NLRP3 inflammasome plays a key role in activating the caspase-1 signaling pathway and is the most characteristic inflammasome (Ren et al., 2019). It plays an important role in the occurrence and development of various types of tumors (Guo et al., 2018). Breast cancer fibroblasts have been found to sense damage-related molecular patterns and respond by activating NLRP3 inflammasome pathways, leading to the secretion of pro-inflammatory signals and IL-1β. Activation of the NLRP3 inflammasome enhances the proliferation, invasion, and migration of A549 lung cancer cells (Ershaid et al., 2019).
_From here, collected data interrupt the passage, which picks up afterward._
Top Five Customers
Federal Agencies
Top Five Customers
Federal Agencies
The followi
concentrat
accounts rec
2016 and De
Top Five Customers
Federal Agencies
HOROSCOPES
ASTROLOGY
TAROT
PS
Polyphyllin VI induces pyroptosis in caspase-1-mediated non-small cell lung cancer cells via induction of ROS/NF-κB/NLRP3/GSDMD signaling axis (Teng et al., 2020). We found in this study that the antitumor effect of chrysophanol may be related to the up-regulation of NLRP3 expression. Chrysophanol induced pyroptosis in GC cells in a dose-dependent manner and increased the expression of NLRP3 and its downstream components, including caspase-1 and IL-1β in GC cell lines after treatment. The results suggest that chrysophanol may induce pyroptosis of GC cells through the NLRP3/caspase-1 signaling pathway.
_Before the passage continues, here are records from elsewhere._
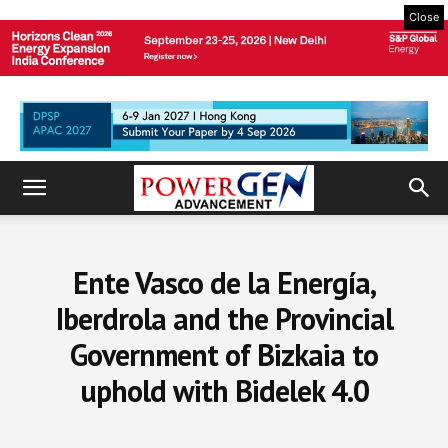
Close
Ente Vasco de la Energía,
Iberdrola and the Provincial
Government of Bizkaia to
uphold with Bidelek 4.0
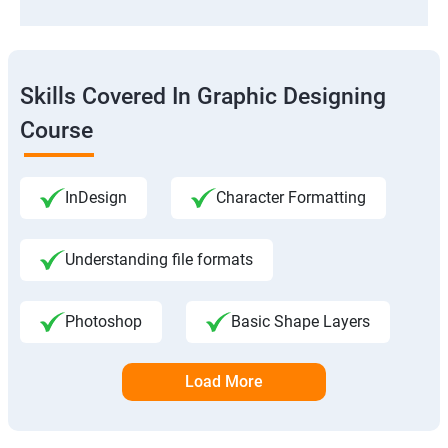
Skills Covered In Graphic Designing
Course
InDesign
Character Formatting
Understanding file formats
Photoshop
Basic Shape Layers
Load More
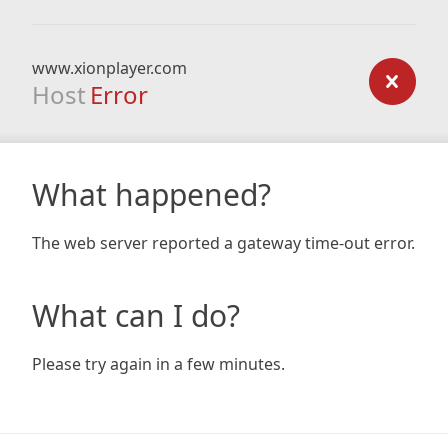
www.xionplayer.com
Host
Error
What happened?
The web server reported a gateway time-out error.
What can I do?
Please try again in a few minutes.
The role of chrysophanol in the prevention of GC via the NLRP3 inflammasome was examined using NLRP3 siRNA. After treatment with chrysophanol, the levels of NLRP3 and its molecules downstream of this pathway, including caspase-1, IL-1β, and IL-18 were increased in GC cells when compared to the control group. The initial stage of tumor metastasis involves the migration and invasion of tumor cells into surrounding tissues and blood vessels, and is a major reason for a low prognosis and survival (Mahauad-Fernandez et al., 2018). In one study, resveratrol was found to inhibit renal carcinoma cell invasion and migration by regulating NLRP3 (Tian et al., 2020). In this study, we found that chrysophanol inhibited the invasion and migration of GC cells by regulating NLRP3 expression. In addition, the antitumor effects of chrysophanol were partially reversed when combined with NLRP3 siRNA treatment. These results suggest that chrysophanol might play an antitumor role by up-regulating NLRP3 expression.
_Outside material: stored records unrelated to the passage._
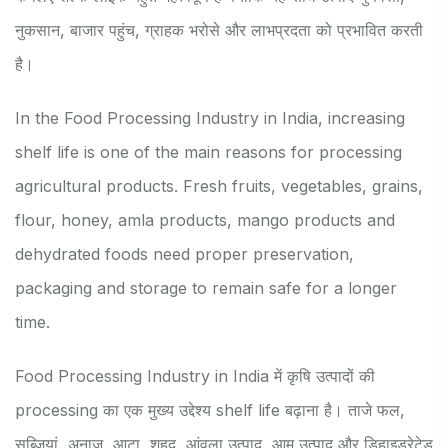
नुकसान, बाजार पहुंच, ग्राहक भरोसे और लाभप्रदता को प्रभावित करती
है।
In the Food Processing Industry in India, increasing
shelf life is one of the main reasons for processing
agricultural products. Fresh fruits, vegetables, grains,
flour, honey, amla products, mango products and
dehydrated foods need proper preservation,
packaging and storage to remain safe for a longer
time.
Food Processing Industry in India में कृषि उत्पादों की
processing का एक मुख्य उद्देश्य shelf life बढ़ाना है। ताजे फल,
सब्जियां, अनाज, आटा, शहद, आंवला उत्पाद, आम उत्पाद और डिहाइड्रेटेड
In conclusion, chrysophanol inhibited the growth, migration, and invasion of GC cells and induced pyroptosis. In terms of molecular mechanisms, chrysophanol plays an antitumor role through up-regulation of the NLRP3 (Fig. 9). To our knowledge, this is the first report on the relationship between chrysophanol and NLRP3 in GC cells. Chrysophanol is expected to be a potential treatment for GC, and NLRP3 may be a potential molecular target. There is still much to learn about the mechanism of chrysophanol in NLRP3.

images

Figure 9: Schematic illustration of this study findings. Chrysophanol treatment activated nod-like receptor protein-3 inflammasome and induced cell pyroptosis.

However, our current study has some limitations. The pleiotropy of NLRP3 in tumorigenesis and whether ’the antitumor effect of chrysophanol on GC cells is due to other factors or non-canonical pyroptosis warrant further research. In addition, this study cannot exclude the possibility that other forms of cell death, such as apoptosis and necrosis, also play an important role in the antitumor pathophysiology due to chrysophanol. Moreover, chemotherapeutic drugs have also been found to contribute to immune cell infiltration in the tumor microenvironment, thereby increasing the antitumor immunity induced by chemotherapeutic drugs through direct interaction with NLRP3 and dephosphorylation of PTEN by bone marrow cells (Huang et al., 2020). It is reasonable to assume that chrysophanol plays a role in regulating the tumor microenvironment, but future studies are needed to verify these findings.

Acknowledgement: We thank the Natural Science Research Project of Anhui Province, the Graduate Research Innovation Project of Bengbu Medical College, Outstanding University Talents Support Project and Key science and technology project of Anhui Province Fund for providing support to conduct this study.

Availability of Data and Materials:The datasets generated during and/or analysed during the current study are available from the corresponding author on reasonable request.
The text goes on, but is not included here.